Getting Started with UX

The first step after the initial planning phase was to really understand what did and didn’t need to be available to the end user. Whether or not these scanners would be run by the researchers commissioning the work, or by less-technical volunteers at the target library, would largely impact what kind of capabilities needed to be made available. I started with a very simple mock-up to get the ball rolling.

The UX here is pretty straight forward – some simple machine interface controls to move the camera head around and up/down, a couple of options for how far each click of the directional buttons should move the head, a section for metadata (maybe to fill in some identifying info on the work-piece), and details about the scan itself – how wide and high to take photos, and at what intervals photos should be taken (every 5mm, for example). Then simply move the head to where you want to start scanning and hit the big green button at the bottom.

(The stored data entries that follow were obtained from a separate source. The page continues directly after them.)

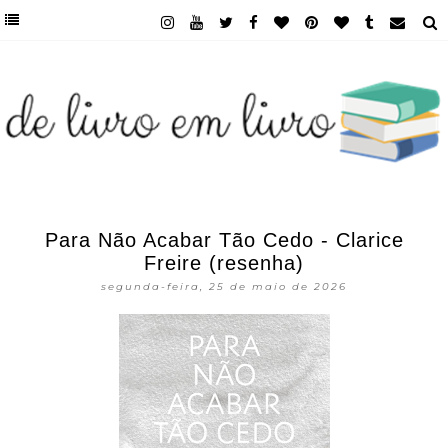
Para Não Acabar Tão Cedo - Clarice
Freire (resenha)
segunda-feira, 25 de maio de 2026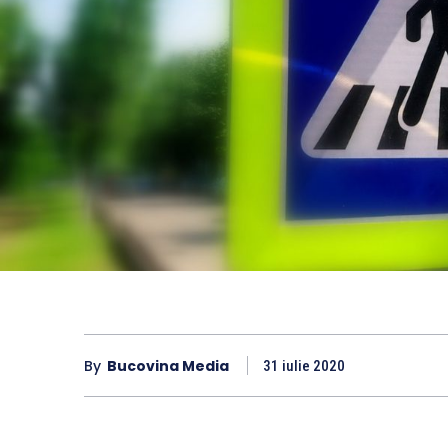
By
Bucovina Media
31 iulie 2020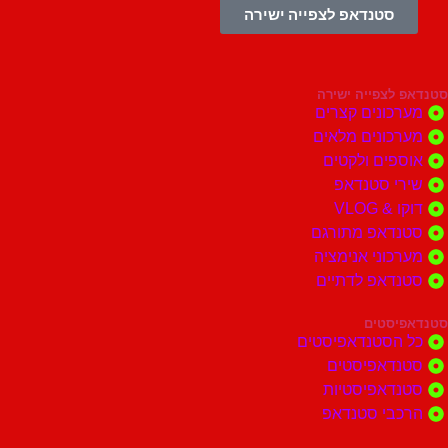
סטנדאפ לצפייה ישירה
צפייה ישירה
ונים קצרים
ונים מלאים
ים ולקטים
י סטנדאפ
 VLOG
דאפ מתורגם
וני אנימציה
דאפ לדתיים
סטים
הסטנדאפיסטים
דאפיסטים
דאפיסטיות
בי סטנדאפ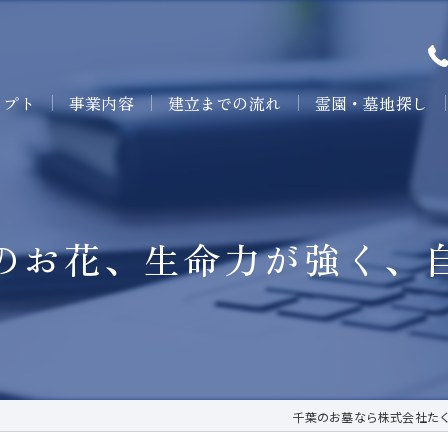
セプト
事業内容
建立までの流れ
霊園・墓地探し
のお花、生命力が強く、
千葉のお墓なら株式会社た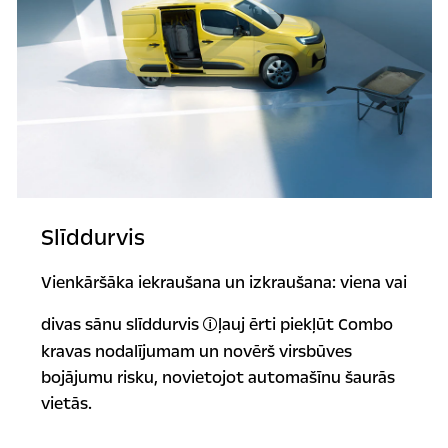
Slīddurvis
Vienkāršāka iekraušana un izkraušana: viena vai
divas sānu slīddurvis
ļauj ērti piekļūt Combo
Papildaprīkojums.
kravas nodalījumam un novērš virsbūves
bojājumu risku, novietojot automašīnu šaurās
vietās.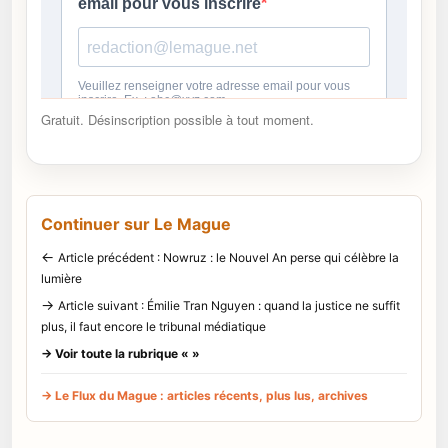
Gratuit. Désinscription possible à tout moment.
Continuer sur Le Mague
←
Article précédent : Nowruz : le Nouvel An perse qui célèbre la
lumière
→
Article suivant : Émilie Tran Nguyen : quand la justice ne suffit
plus, il faut encore le tribunal médiatique
→ Voir toute la rubrique « »
→ Le Flux du Mague : articles récents, plus lus, archives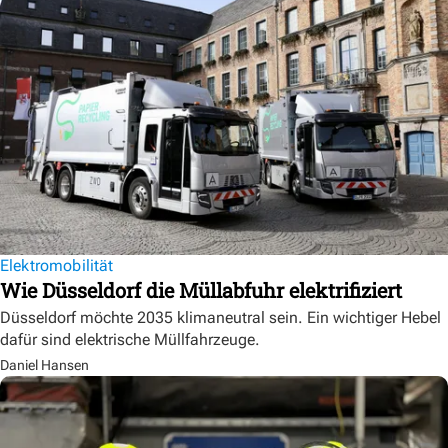
Elektromobilität
Wie Düsseldorf die Müllabfuhr elektrifiziert
Düsseldorf möchte 2035 klimaneutral sein. Ein wichtiger Hebel
dafür sind elektrische Müllfahrzeuge.
Daniel Hansen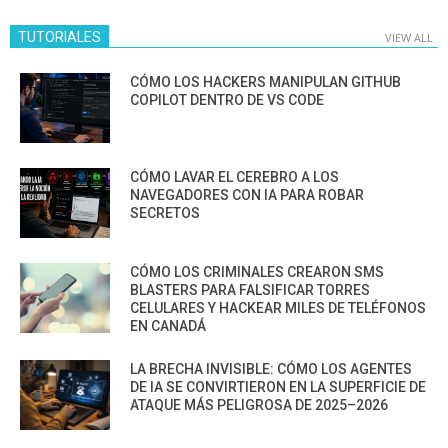
TUTORIALES
VIEW ALL
CÓMO LOS HACKERS MANIPULAN GITHUB
COPILOT DENTRO DE VS CODE
CÓMO LAVAR EL CEREBRO A LOS
NAVEGADORES CON IA PARA ROBAR
SECRETOS
CÓMO LOS CRIMINALES CREARON SMS
BLASTERS PARA FALSIFICAR TORRES
CELULARES Y HACKEAR MILES DE TELÉFONOS
EN CANADÁ
LA BRECHA INVISIBLE: CÓMO LOS AGENTES
DE IA SE CONVIRTIERON EN LA SUPERFICIE DE
ATAQUE MÁS PELIGROSA DE 2025–2026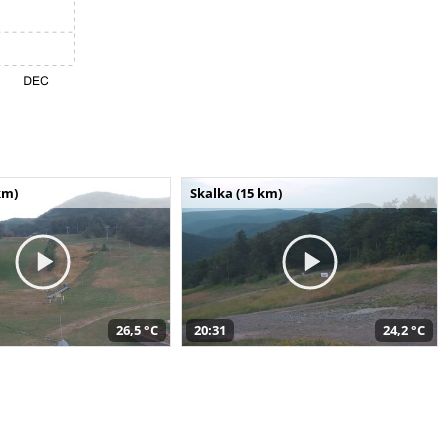
km)
Skalka (15 km)
26,5 °C
20:31
24,2 °C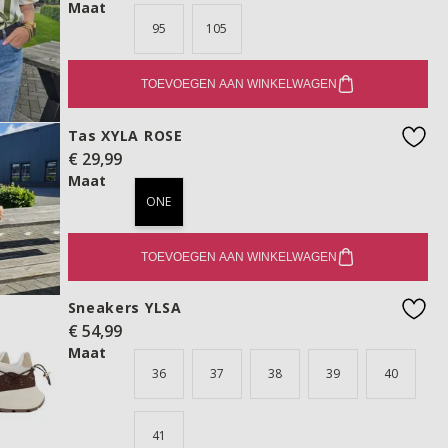
Maat
95
105
TOEVOEGEN AAN WINKELWAGEN
Tas XYLA ROSE
€ 29,99
favo
Maat
ONE
TOEVOEGEN AAN WINKELWAGEN
Sneakers YLSA
€ 54,99
favo
Maat
36
37
38
39
40
41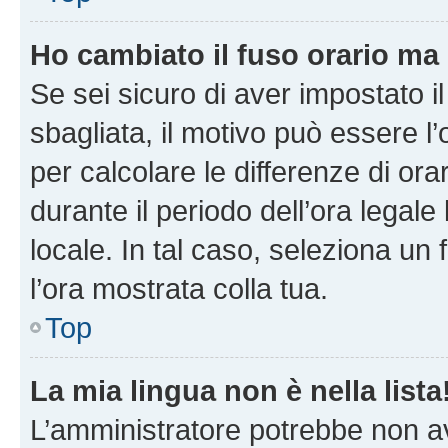
Ho cambiato il fuso orario ma 
Se sei sicuro di aver impostato il
sbagliata, il motivo può essere l
per calcolare le differenze di orar
durante il periodo dell’ora legale
locale. In tal caso, seleziona un 
l’ora mostrata colla tua.
Top
La mia lingua non è nella lista
L’amministratore potrebbe non ave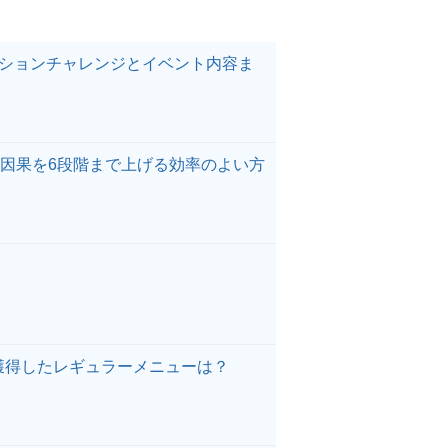
クションチャレンジとイベント内容ま
因果を6段階まで上げる効率のよい方
獲得したレギュラーメニューは？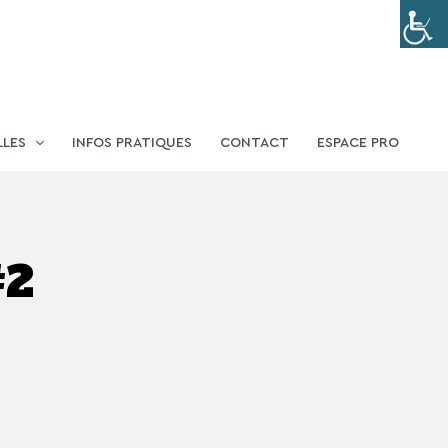
LLES
INFOS PRATIQUES
CONTACT
ESPACE PRO
#2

I got immediate feedback – the first pass was fine, but details on the current position of the head, hiding menu options that could potentially crash the head into the work piece (the z-height buttons), and a live feed of the cameras were some desired changes, along with inclusion of some kind of control for the color of the LED lights.

A Functional Overview

The requirements of the software interface were many and varied, as it had to talk to three different subsystems in a manner that would accomplish complex tasks in a safe, reliable, and timely manner. I divided these efforts into three function blocks:

Motor Control – To control the motors, the UI software needed to adapt to the expectations of the firmware running on the XCarve CNC Controller attached to the CNC machine. This controller took GCODE commands and turned them into a stream of signals sent to the motors. And so the first major development component was understanding what the CNC controller expected (when to unlock, how to communicate over serial connection, what commands and in what order were expected, etc.).
Lighting – The lights were a different story. Most LED strips come with a basic remote, but in order to control and select colors from the main software package, I needed to add a microcontroller to the loop, which meant a) some hardware design, and b) some firmware to accept incoming commands from the windows software and turn on/off lights or change colors as needed.
Cameras – The cameras thankfully didn’t require any interface devices, but they were a bear to get setup. The software and drivers to control these cameras via USB from the windows PC was clunky, and the python API was not well documented. Thankfully the researchers at UK had used the interface before and were able to take my MVP and add the specific bells and whistles they wanted in the end. The most time consuming part for the cameras for me was the creation of the mounts.

Motor Control

The language of CNC is G-code. Thankfully the controller that came with the X-Carve CNC we adapted for use for the scanner had a serial interface that accepted G-Code, and moving the machine was a simple matter of converting the movements we wanted into G-Code and then sending those instructions to the machine. My first iteration involved taking the width, height, and # of desired steps and converting those into G-Code instructions that would be run by the machine:

def GenerateScanGCode(machine, cr, width, height, step):
    print("Width: " + str(width) + " height: " + str(height) + " step: " + str(step))
    s = settings.Settings()
    scanfeedrate = s.sfr
    eolfeedrate = s.eolfr
    floatstep = float(step)
    lines = []
    # Add check here to ensure # of steps will not outrun the bounds of the machine
    num_x_steps = math.ceil(float(width) / floatstep)
    num_y_steps = math.ceil(float(height) / floatstep)
    print("Num X Steps: " + str(num_x_steps))
    print("Num Y Steps: " + str(num_y_steps))
    dwell = "delayn"

    for y in range(num_y_steps + 1):
        for x in range(num_x_steps):
            # Code to take photos or possible dwell in line below
            line = "$J=G91 G21 X" + str(floatstep) + " F" + str(scanfeedrate) + 'n'
            lines.append(dwell)
            lines.append(line)
        line = "$J=G91 G21 X" + str(-floatstep*num_x_steps) + " Y" + str(floatstep) + " F" + str(eolfeedrate) + 'n'
        lines.append(dwell)
        lines.append(line)

    print(lines)
    machine.runCommandList(lines, cr, s.output_dir)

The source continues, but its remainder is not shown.